La justicia británica decidirá en 2020 el futuro de Julian Assange

Foto: Archivo
Julian Assange levanta el puño izquierdo.

 

Prensa Latina

La abogada de Julian Assange, Jennifer Robinson, alertó que la solicitud de extradición presentada por Estados Unidos contra el fundador de Wikileaks busca coartar el periodismo de investigación y la libertad de expresión. Esta acusación tendrá un efecto intimidatorio y afectará al periodismo y a los medios de prensa en todo el mundo, aseguró la letrada, en declaraciones a la prensa frente a la corte londinense que este viernes fijó para febrero de 2020 la audiencia sobre la petición presentada por el Departamento de Justicia norteamericano.

PERIODISTA 
Según Robinson, quien integra el equipo de defensa del periodista australiano, resulta inadmisible que se pretenda extraditar y juzgar a un comunicador, que además no es ciudadano estadounidense, por publicar información veraz sobre Estados Unidos.

Este caso es una afrenta indignante a la protección periodística, expresó la abogada, tras admitir —no obstante— que su cliente se enfrenta a un proceso complejo, y de una escala y envergadura enormes.

Al respecto, Robinson señaló que Assange, quien cumple una sentencia de 50 semanas de cárcel en una prisión londinense de máxima seguridad en las afueras de Londres, se encuentra bajo una presión increíble, y padece graves problemas de salud como resultado de los siete años que estuvo asilado en la Embajada de Ecuador en esta capital, y el encarcelamiento actual.

El ciberactivista se refugió en la legación diplomática ecuatoriana en junio de 2012 para evitar ser enviado a Suecia, donde es investigado por presuntos delitos sexuales que niega haber cometido.

Según Assange, el caso de la Fiscalía sueca formaba parte de una estratagema para enviarlo a Estados Unidos, que quiere juzgarlo por haber divulgado en el portal digital Wikileaks centenares de miles de archivos secretos de la diplomacia y los militares norteamericanos.

Arrestado por Scotland Yard el 11 de abril después de que el Gobierno ecuatoriano le retiró la protección diplomática, Assange fue condenado por la justicia británica a cumplir 50 semanas de cárcel por violar la fianza concedida en relación con la investigación sueca.

ESTADOS UNIDOS 
Inmediatamente después de su detención, el Departamento de Justicia de Estados Unidos presentó al Reino Unido una solicitud de extradición, la cual ya fue firmada y certificada por el Gobierno británico.

De ser enviado a la corte distrital de Virginia, la cual se ocupa de todos los casos relacionados con la Seguridad Nacional estadounidense, Assange enfrentaría 18 cargos que van desde conspiración para cometer piratería informática hasta espionaje, y conllevan una sentencia total de 175 años de cárcel.

De acuerdo con Robinson, el equipo de abogados del periodista australiano está teniendo dificultades para acceder a su cliente en la prisión Belmarsh y preparar su defensa.

Nos siguen preocupando las condiciones y las facilidades que se nos ofrecen, y que son fundamentales para su derecho a defenderse, afirmó la letrada, quien recalcó que los cargos contra Assange son tan graves que podrían afectar la tradicional búsqueda de información que hacen los periodistas a nivel mundial.

Decenas de activistas sociales y seguidores de Assange se congregaron este viernes frente a la Corte de Magistrados de Westminster para exigir su liberación.

Hay una sola decisión, no a la extradición, gritaron los manifestantes, mientras agitaban pancartas con fotos del ciberactivista amordazado, en señal de censura.

La justicia británica decidirá sobre la petición estadounidense de extraditar al fundador de Wikileaks Julian Assange, para juzgarlo por espionaje, durante una vista fijada para finales de febrero de 2020.
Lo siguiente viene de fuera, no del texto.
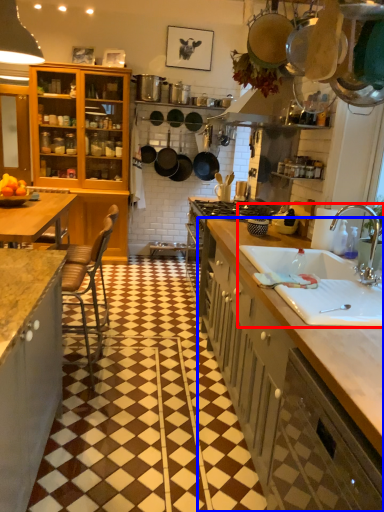 Question: Which point is further to the camera, sink (highlighted by a red box) or cabinetry (highlighted by a blue box)?

Choices:
 (A) sink
 (B) cabinetry

Answer: (B) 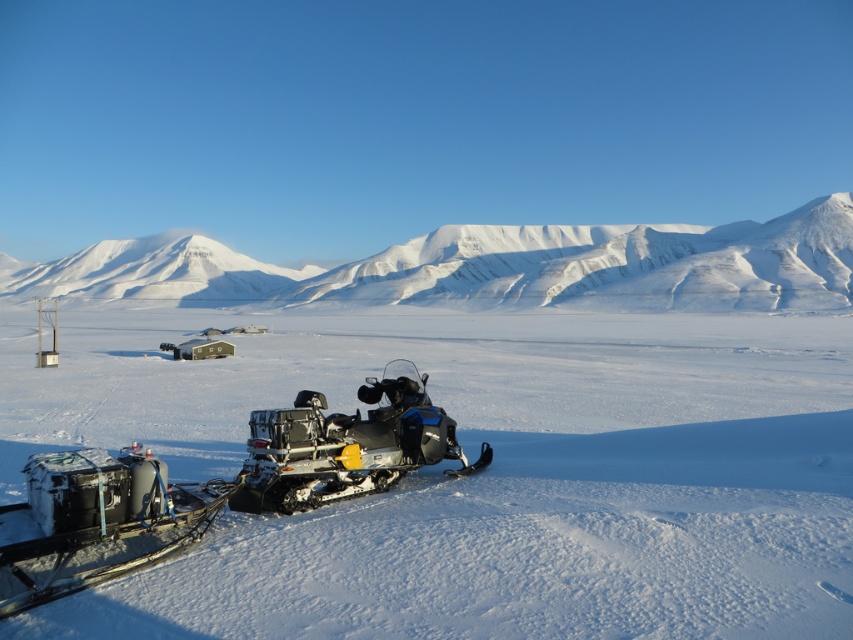 Is silver metallic snowmobile at center wider than metallic blue snowmobile at center?

No.

The height and width of the screenshot is (640, 853). What are the coordinates of `silver metallic snowmobile at center` in the screenshot? It's located at (213, 486).

Between point (485, 445) and point (482, 464), which one is positioned in front?

Point (482, 464)

This screenshot has height=640, width=853. I want to click on silver metallic snowmobile at center, so click(213, 486).

Does white powdery snow at center have a smaller size compared to white snow-covered mountain at upper center?

Correct, white powdery snow at center occupies less space than white snow-covered mountain at upper center.

Is point (47, 621) less distant than point (666, 234)?

Yes, it is in front of point (666, 234).

Is point (354, 371) farther from viewer compared to point (521, 250)?

No.

The image size is (853, 640). I want to click on white powdery snow at center, so click(x=477, y=476).

Does white powdery snow at center come in front of silver metallic snowmobile at center?

Yes, it is.

Can you confirm if white powdery snow at center is smaller than silver metallic snowmobile at center?

Actually, white powdery snow at center might be larger than silver metallic snowmobile at center.

Is point (520, 609) less distant than point (62, 497)?

Yes, point (520, 609) is in front of point (62, 497).

The image size is (853, 640). Identify the location of white powdery snow at center. (477, 476). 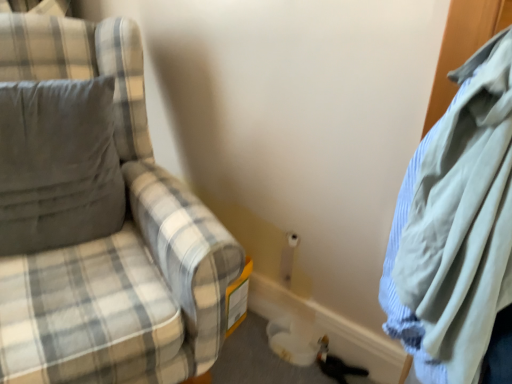 Question: Is plaid fabric chair at left closer to camera compared to light blue cotton shirt at right?

Choices:
 (A) yes
 (B) no

Answer: (B)

Question: Is plaid fabric chair at left far from light blue cotton shirt at right?

Choices:
 (A) yes
 (B) no

Answer: (B)

Question: Can you confirm if plaid fabric chair at left is taller than light blue cotton shirt at right?

Choices:
 (A) yes
 (B) no

Answer: (A)

Question: Does plaid fabric chair at left have a lesser height compared to light blue cotton shirt at right?

Choices:
 (A) yes
 (B) no

Answer: (B)

Question: Is plaid fabric chair at left placed right next to light blue cotton shirt at right?

Choices:
 (A) no
 (B) yes

Answer: (A)

Question: Could you tell me if plaid fabric chair at left is facing light blue cotton shirt at right?

Choices:
 (A) no
 (B) yes

Answer: (A)

Question: From the image's perspective, is plaid fabric chair at left over gray fabric pillow at left?

Choices:
 (A) yes
 (B) no

Answer: (B)

Question: Considering the relative sizes of plaid fabric chair at left and gray fabric pillow at left in the image provided, is plaid fabric chair at left wider than gray fabric pillow at left?

Choices:
 (A) yes
 (B) no

Answer: (A)

Question: Can you confirm if plaid fabric chair at left is positioned to the left of gray fabric pillow at left?

Choices:
 (A) no
 (B) yes

Answer: (A)

Question: Is plaid fabric chair at left aimed at gray fabric pillow at left?

Choices:
 (A) no
 (B) yes

Answer: (B)

Question: Can you confirm if plaid fabric chair at left is taller than gray fabric pillow at left?

Choices:
 (A) yes
 (B) no

Answer: (A)

Question: Can you confirm if plaid fabric chair at left is positioned to the right of gray fabric pillow at left?

Choices:
 (A) yes
 (B) no

Answer: (A)

Question: Does light blue cotton shirt at right lie behind plaid fabric chair at left?

Choices:
 (A) yes
 (B) no

Answer: (B) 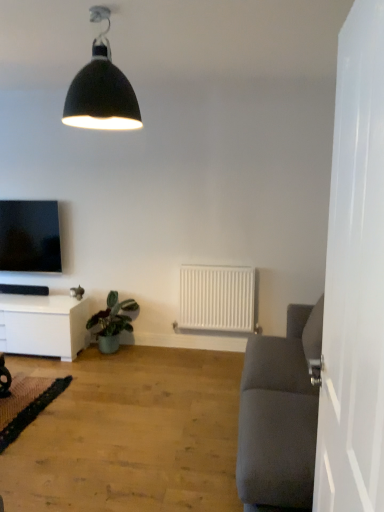 At what (x,y) coordinates should I click in order to perform the action: click on vacant space underneath black matte lampshade at upper center (from a real-world perspective). Please return your answer as a coordinate pair (x, y). This screenshot has height=512, width=384. Looking at the image, I should click on (104, 449). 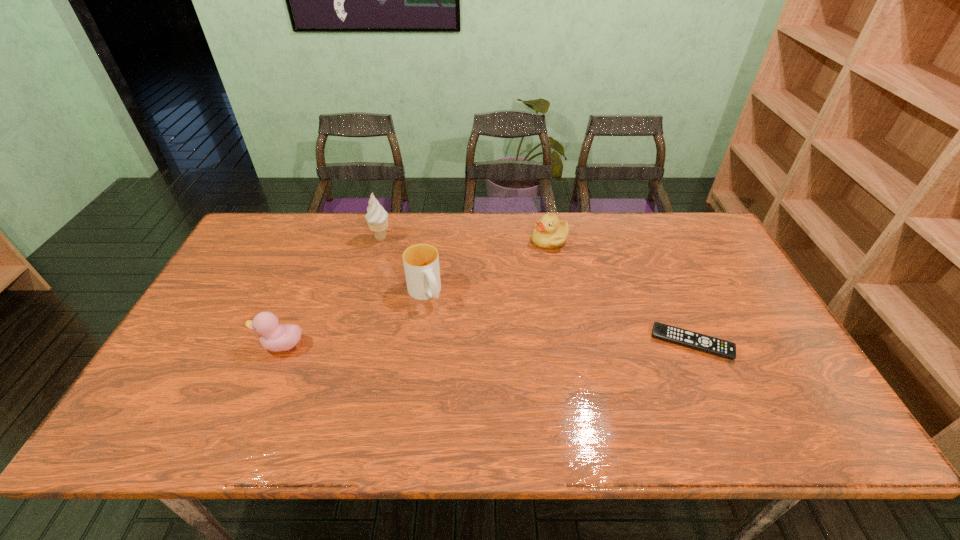 Locate an element on the screen. The height and width of the screenshot is (540, 960). vacant space on the desktop that is between the left duckling and the rightmost object and is positioned on the front-facing side of the icecream is located at coordinates (482, 344).

This screenshot has width=960, height=540. In order to click on free space on the desktop that is between the nearer duckling and the shortest object and is positioned with the handle on the side of the third object from right to left in this screenshot , I will do `click(453, 344)`.

Image resolution: width=960 pixels, height=540 pixels. I want to click on vacant space on the desktop that is between the leftmost object and the remote control and is positioned on the front-facing side of the farther duckling, so click(x=448, y=345). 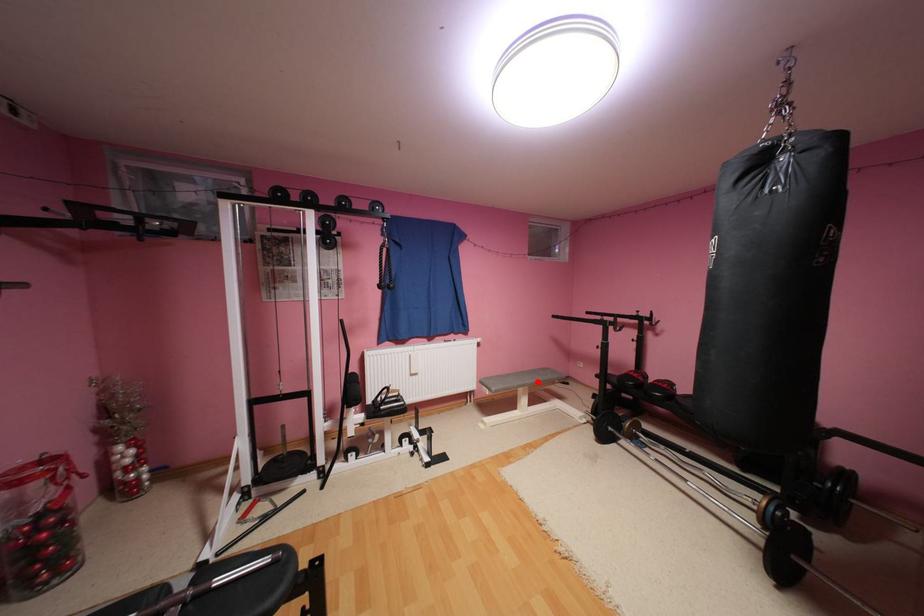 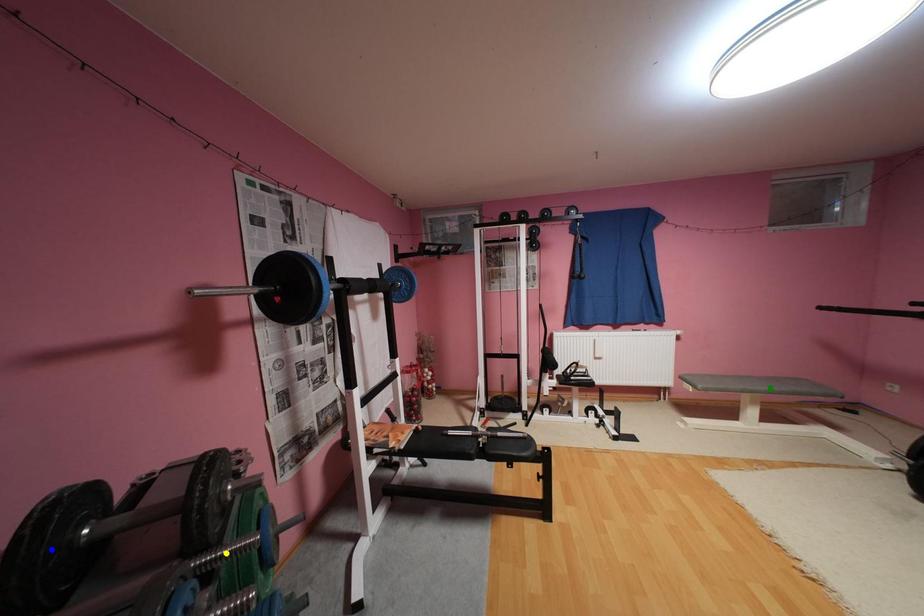 Question: I am providing you with two images of the same scene from different viewpoints. A red point is marked on the first image. You are given multiple points on the second image. Which spot in image 2 lines up with the point in image 1?

Choices:
 (A) yellow point
 (B) green point
 (C) blue point

Answer: (B) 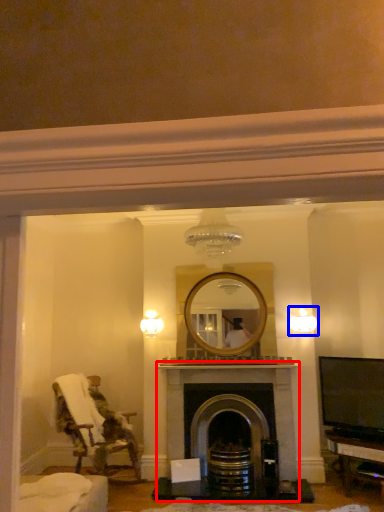 Question: Which object appears closest to the camera in this image, fireplace (highlighted by a red box) or light fixture (highlighted by a blue box)?

Choices:
 (A) fireplace
 (B) light fixture

Answer: (A) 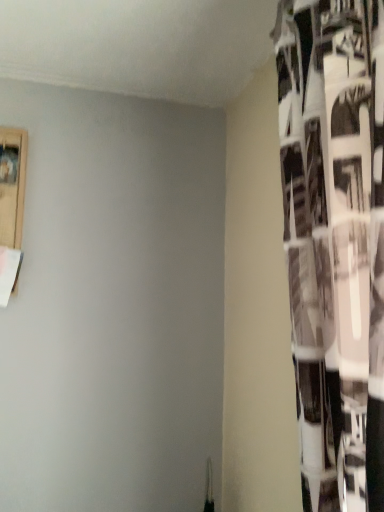 Image resolution: width=384 pixels, height=512 pixels. I want to click on black and white printed curtain at right, so click(335, 241).

What do you see at coordinates (335, 241) in the screenshot?
I see `black and white printed curtain at right` at bounding box center [335, 241].

The image size is (384, 512). I want to click on black and white printed curtain at right, so click(335, 241). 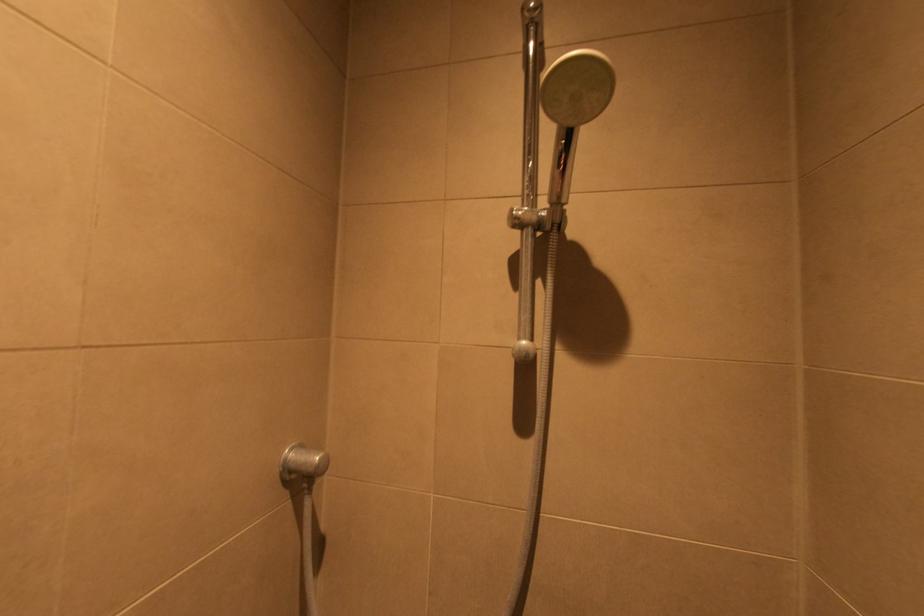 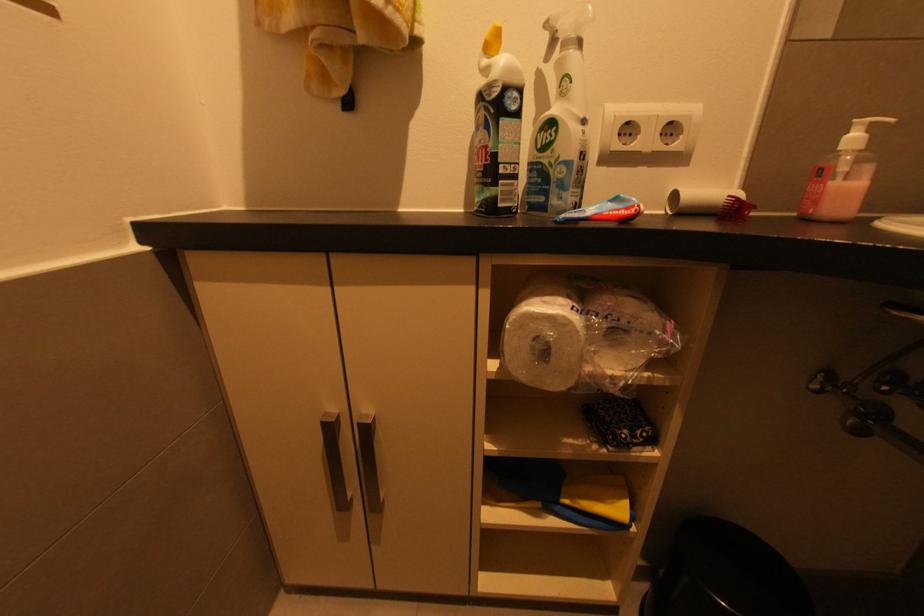 Question: In a continuous first-person perspective shot, in which direction is the camera moving?

Choices:
 (A) Left
 (B) Right
 (C) Forward
 (D) Backward

Answer: (A) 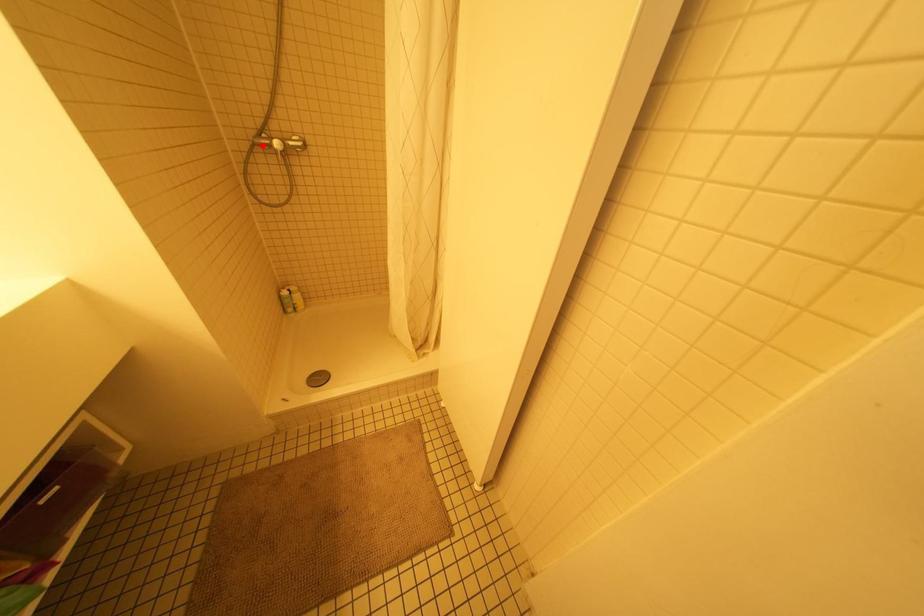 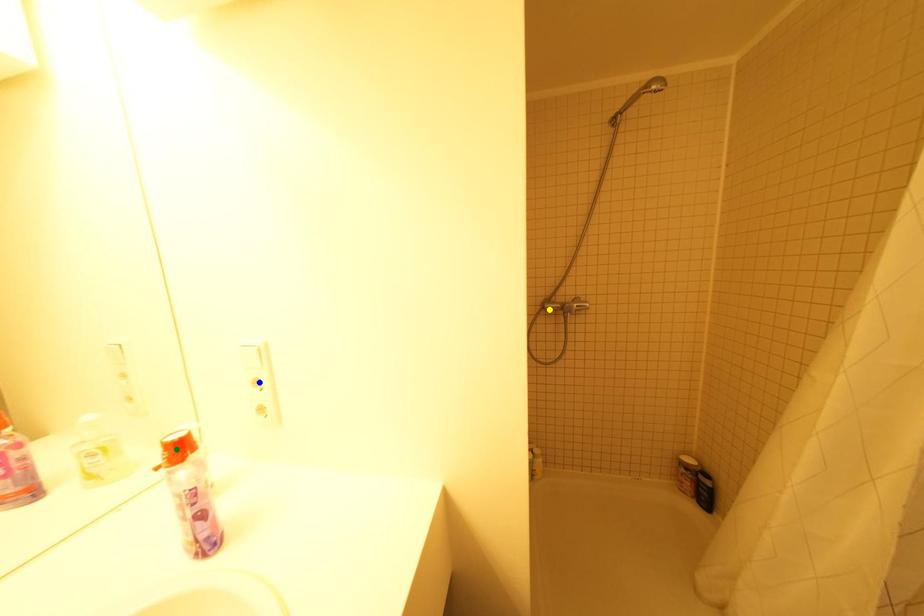 Question: I am providing you with two images of the same scene from different viewpoints. A red point is marked on the first image. You are given multiple points on the second image. Which point in image 2 represents the same 3d spot as the red point in image 1?

Choices:
 (A) green point
 (B) blue point
 (C) yellow point

Answer: (C) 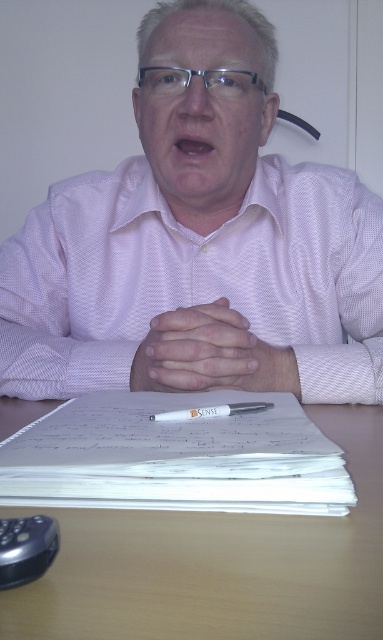 You are organizing a small desk space and need to place both the pink textured shirt at center and the black plastic mouse at lower left. If the desk has limited width, which object should you prioritize keeping on the desk?

The pink textured shirt at center is wider than the black plastic mouse at lower left, so you should prioritize keeping the pink textured shirt at center on the desk since it takes up more space.

You are a student who needs to write a note. You see the light brown wooden table at center and the white plastic pen at center. Which object is taller?

The light brown wooden table at center is taller than the white plastic pen at center. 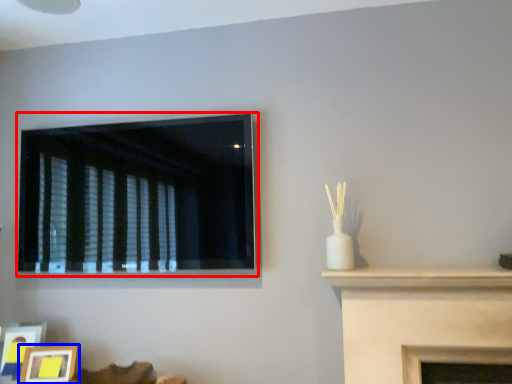 Question: Which point is closer to the camera, window (highlighted by a red box) or picture frame (highlighted by a blue box)?

Choices:
 (A) window
 (B) picture frame

Answer: (A)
Durante una sesión de procedimiento, la jueza Emma Arbuthnot ordenó “una audiencia de cinco días en febrero, probablemente a partir del 24 de febrero”, anunció un portavoz judicial en Londres.

A finales de octubre se celebrará una vista para determinar, entre otras cosas, qué tribunal estudiará la solicitud de Estados Unidos.

Assange no estuvo presente en la sala el viernes, pero siguió el procedimiento por videoconferencia desde la prisión de Belmarsh, en el sudeste de Londres, donde cumple una condena de 50 semanas por violar su libertad condicional cuando en 2012 se refugió en la embajada de Ecuador en Londres.

“175 años de mi vida están en juego”, dijo el australiano de 47 años, aludiendo a la duración de la pena a la que puede ser condenado el próximo año.